Sunday, October 26, 2025

Philipp Blom - Nature's Mutiny (Picador, 2019) ****


From the end of the 16th to the mid-18th Century, the world was impacted by a Little Ice Age, for reasons still unknown. The consequences for people, nature and society were heavy: harvests did not yield any food, floods were frozen, hampering supplies, people were starving. We know this period from the many paintings of snow-covered landscapes and people ice-skating on frozen rivers. 

In this excellent historical review, German historian Philipp Blom analyses the deep impact of this moment of climate change on society, on its economy and as a consequence also on philosophy and science. 

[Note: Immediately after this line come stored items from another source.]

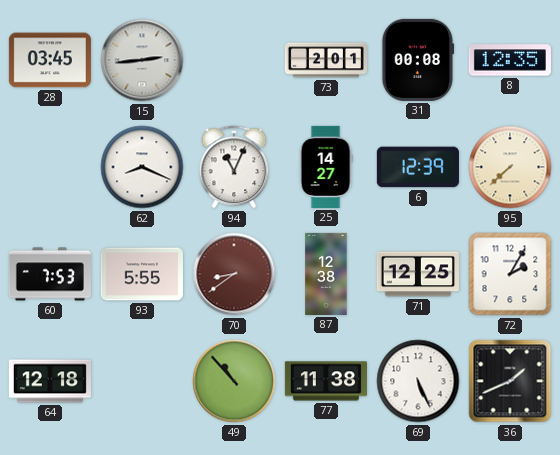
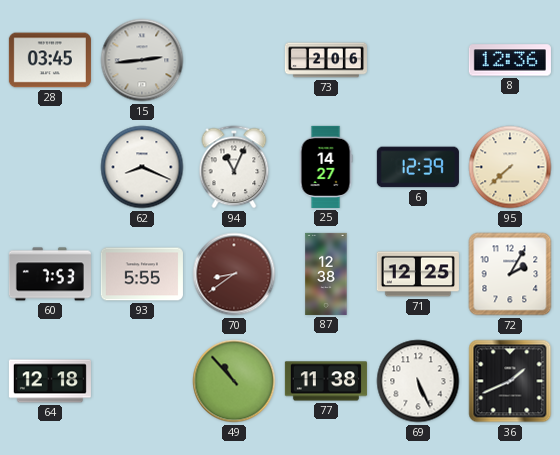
73: 2:01 -> 2:06
31: 00:08 -> none
8: 12:35 -> 12:36
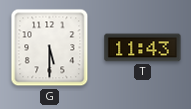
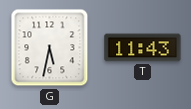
G: 5:30 -> 5:32
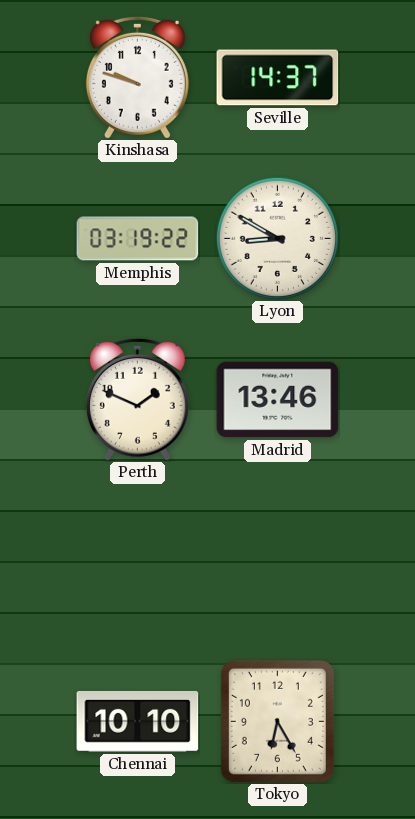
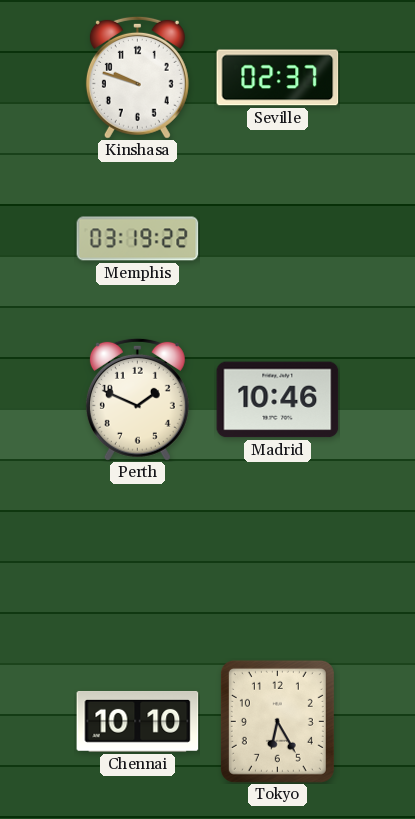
Seville: 14:37 -> 02:37
Lyon: 8:50 -> none
Madrid: 13:46 -> 10:46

Because of the lack of resources, the rich and powerful could no longer just grab land and levy taxes on the poor, because there was nothing to grab anymore. People in power had to think differently, on how to use the scarce resources in a much more efficient way than before: 

"For the first time in Western history, scholars and administrators began to think methodically about the structures and possibilities of  their  society and its economy without relying on biblical injunctions, their logical arguments by the doctors of the Church, or even the comparatively liberating philosophy of classical antiquity. Instead, they began to form their theories out of perceived current earthly needs such as money for the soldiers, for instance and on the immedi­ate material givens: geographical, demographic, and economic real­ities. They were leaving the Middle Ages behind and preparing the ground for what would eventually be called the Enlightenment." (p. 131)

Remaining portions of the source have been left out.